Extracted data entries:
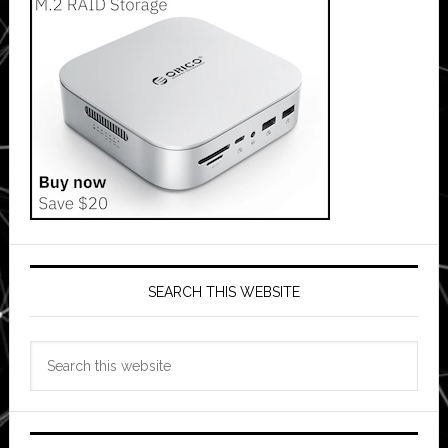
SEARCH THIS WEBSITE
Search
this
website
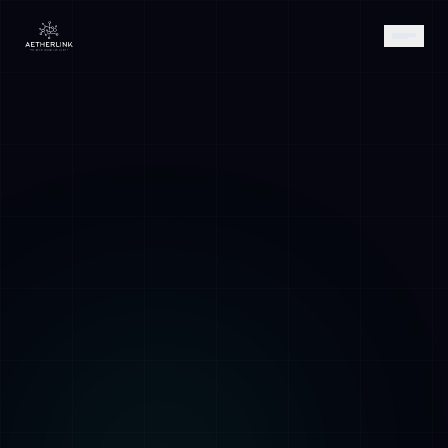
AETHER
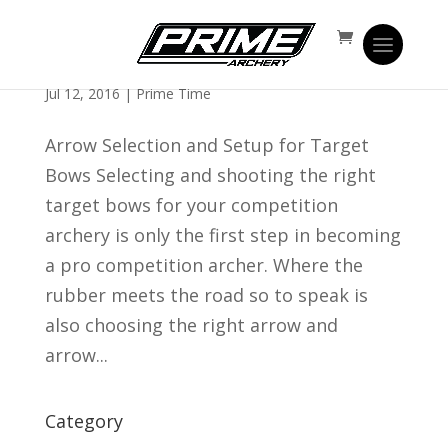
Target Bows | Target Arrow Selection and
Shaft Setup
Jul 12, 2016
|
Prime Time
Arrow Selection and Setup for Target
Bows Selecting and shooting the right
target bows for your competition
archery is only the first step in becoming
a pro competition archer. Where the
rubber meets the road so to speak is
also choosing the right arrow and
arrow...
Category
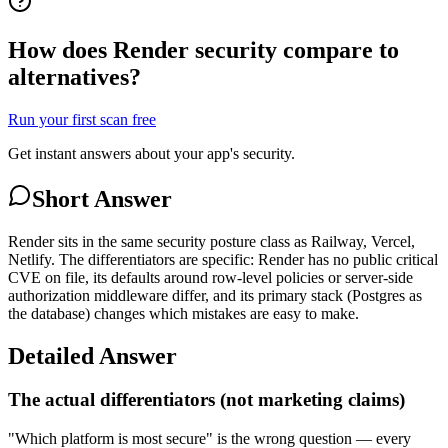
How does Render security compare to
alternatives?
Run your first scan free
Get instant answers about your app's security.
Short Answer
Render sits in the same security posture class as Railway, Vercel,
Netlify. The differentiators are specific: Render has no public critical
CVE on file, its defaults around row-level policies or server-side
authorization middleware differ, and its primary stack (Postgres as
the database) changes which mistakes are easy to make.
Detailed Answer
The actual differentiators (not marketing claims)
"Which platform is most secure" is the wrong question — every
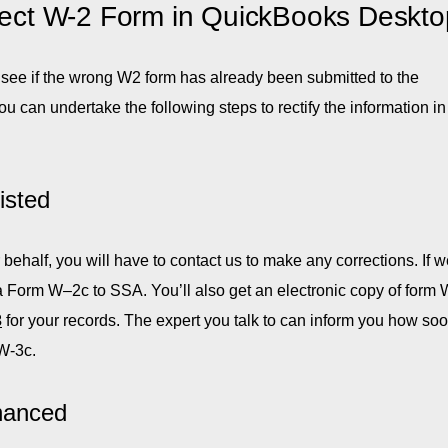
rrect W-2 Form in QuickBooks Deskto
 see if the wrong W2 form has already been submitted to the
 can undertake the following steps to rectify the information in
isted
ehalf, you will have to contact us to make any corrections. If 
 a Form W–2c to SSA. You’ll also get an electronic copy of form 
3
for your records. The expert you talk to can inform you how so
W-3c.
hanced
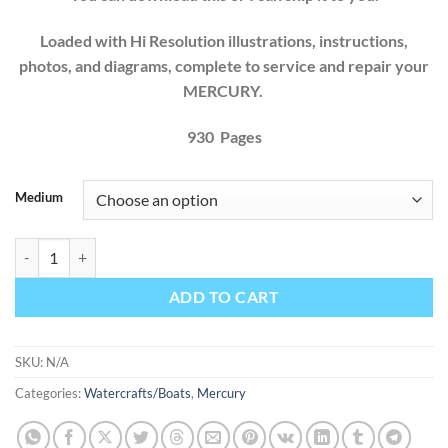
Loaded with Hi Resolution illustrations, instructions,
photos, and diagrams, complete to service and repair your
MERCURY.
930 Pages
Medium
Mercury Mercruiser Marine Engines GM V8 454 CID (7.4L) 502 CID (8
ADD TO CART
SKU:
N/A
Categories:
Watercrafts/Boats
,
Mercury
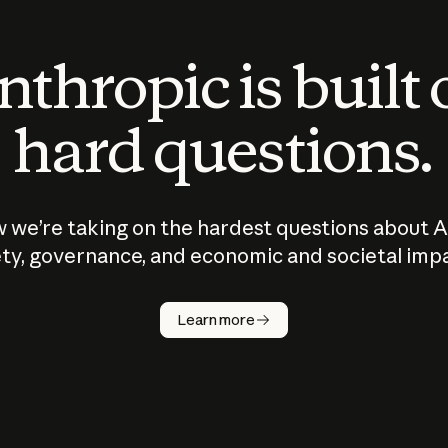
thropic is built
hard questions.
 we’re taking on the hardest questions about A
ty, governance, and economic and societal imp
Learn more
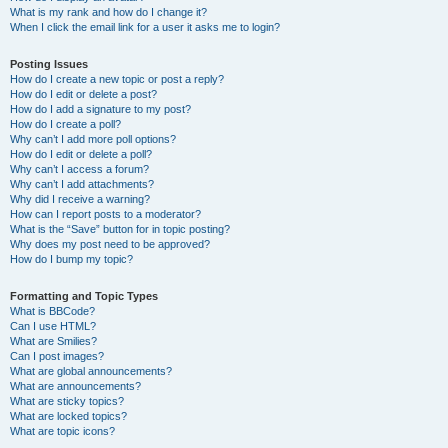
What is my rank and how do I change it?
When I click the email link for a user it asks me to login?
Posting Issues
How do I create a new topic or post a reply?
How do I edit or delete a post?
How do I add a signature to my post?
How do I create a poll?
Why can’t I add more poll options?
How do I edit or delete a poll?
Why can’t I access a forum?
Why can’t I add attachments?
Why did I receive a warning?
How can I report posts to a moderator?
What is the “Save” button for in topic posting?
Why does my post need to be approved?
How do I bump my topic?
Formatting and Topic Types
What is BBCode?
Can I use HTML?
What are Smilies?
Can I post images?
What are global announcements?
What are announcements?
What are sticky topics?
What are locked topics?
What are topic icons?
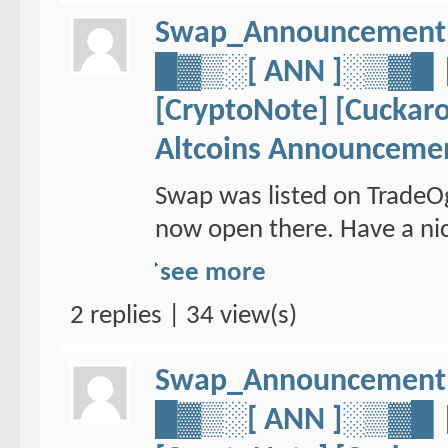
Swap_Announcement
█▓▒░[ ANN ]░▒▓
[CryptoNote] [Cuckaro
Altcoins Announceme
Swap was listed on TradeO
now open there. Have a nic
see more
2 replies | 34 view(s)
Swap_Announcement
█▓▒░[ ANN ]░▒▓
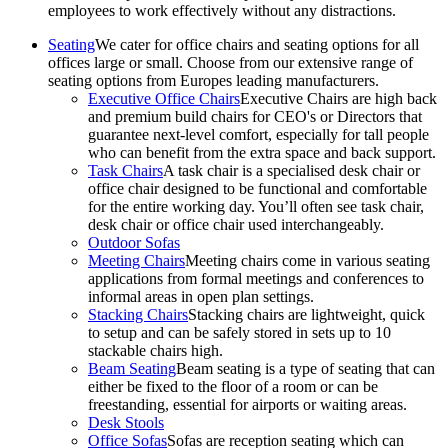
employees to work effectively without any distractions.
Seating
We cater for office chairs and seating options for all
offices large or small. Choose from our extensive range of
seating options from Europes leading manufacturers.
Executive Office Chairs
Executive Chairs are high back
and premium build chairs for CEO's or Directors that
guarantee next-level comfort, especially for tall people
who can benefit from the extra space and back support.
Task Chairs
A task chair is a specialised desk chair or
office chair designed to be functional and comfortable
for the entire working day. You’ll often see task chair,
desk chair or office chair used interchangeably.
Outdoor Sofas
Meeting Chairs
Meeting chairs come in various seating
applications from formal meetings and conferences to
informal areas in open plan settings.
Stacking Chairs
Stacking chairs are lightweight, quick
to setup and can be safely stored in sets up to 10
stackable chairs high.
Beam Seating
Beam seating is a type of seating that can
either be fixed to the floor of a room or can be
freestanding, essential for airports or waiting areas.
Desk Stools
Office Sofas
Sofas are reception seating which can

- **Exercise aim**:
Take the entries shown above and quote them verbatim, passing over the pictures.

- **Exercise output**:
SEARCH THIS WEBSITE
Search
this
website
AETHER
Target Bows | Target Arrow Selection and
Shaft Setup
Jul 12, 2016
|
Prime Time
Arrow Selection and Setup for Target
Bows Selecting and shooting the right
target bows for your competition
archery is only the first step in becoming
a pro competition archer. Where the
rubber meets the road so to speak is
also choosing the right arrow and
arrow...
Category
How does Render security compare to
alternatives?
Run your first scan free
Get instant answers about your app's security.
Short Answer
Render sits in the same security posture class as Railway, Vercel,
Netlify. The differentiators are specific: Render has no public critical
CVE on file, its defaults around row-level policies or server-side
authorization middleware differ, and its primary stack (Postgres as
the database) changes which mistakes are easy to make.
Detailed Answer
The actual differentiators (not marketing claims)
"Which platform is most secure" is the wrong question — every
rrect W-2 Form in QuickBooks Deskto
 see if the wrong W2 form has already been submitted to the
 can undertake the following steps to rectify the information in
isted
ehalf, you will have to contact us to make any corrections. If 
 a Form W–2c to SSA. You’ll also get an electronic copy of form 
3
for your records. The expert you talk to can inform you how so
W-3c.
hanced
Loaded with Hi Resolution illustrations, instructions,
photos, and diagrams, complete to service and repair your
MERCURY.
930 Pages
Medium
Mercury Mercruiser Marine Engines GM V8 454 CID (7.4L) 502 CID (8
ADD TO CART
SKU:
N/A
Categories:
Watercrafts/Boats
,
Mercury
thropic is built
hard questions.
 we’re taking on the hardest questions about A
ty, governance, and economic and societal imp
Learn more
What is my rank and how do I change it?
When I click the email link for a user it asks me to login?
Posting Issues
How do I create a new topic or post a reply?
How do I edit or delete a post?
How do I add a signature to my post?
How do I create a poll?
Why can’t I add more poll options?
How do I edit or delete a poll?
Why can’t I access a forum?
Why can’t I add attachments?
Why did I receive a warning?
How can I report posts to a moderator?
What is the “Save” button for in topic posting?
Why does my post need to be approved?
How do I bump my topic?
Formatting and Topic Types
What is BBCode?
Can I use HTML?
What are Smilies?
Can I post images?
What are global announcements?
What are announcements?
What are sticky topics?
What are locked topics?
What are topic icons?
Swap_Announcement
█▓▒░[ ANN ]░▒▓
[CryptoNote] [Cuckaro
Altcoins Announceme
Swap was listed on TradeO
now open there. Have a nic
see more
2 replies | 34 view(s)
Swap_Announcement
█▓▒░[ ANN ]░▒▓
employees to work effectively without any distractions.
Seating
We cater for office chairs and seating options for all
offices large or small. Choose from our extensive range of
seating options from Europes leading manufacturers.
Executive Office Chairs
Executive Chairs are high back
and premium build chairs for CEO's or Directors that
guarantee next-level comfort, especially for tall people
who can benefit from the extra space and back support.
Task Chairs
A task chair is a specialised desk chair or
office chair designed to be functional and comfortable
for the entire working day. You’ll often see task chair,
desk chair or office chair used interchangeably.
Outdoor Sofas
Meeting Chairs
Meeting chairs come in various seating
applications from formal meetings and conferences to
informal areas in open plan settings.
Stacking Chairs
Stacking chairs are lightweight, quick
to setup and can be safely stored in sets up to 10
stackable chairs high.
Beam Seating
Beam seating is a type of seating that can
either be fixed to the floor of a room or can be
freestanding, essential for airports or waiting areas.
Desk Stools
Office Sofas
Sofas are reception seating which can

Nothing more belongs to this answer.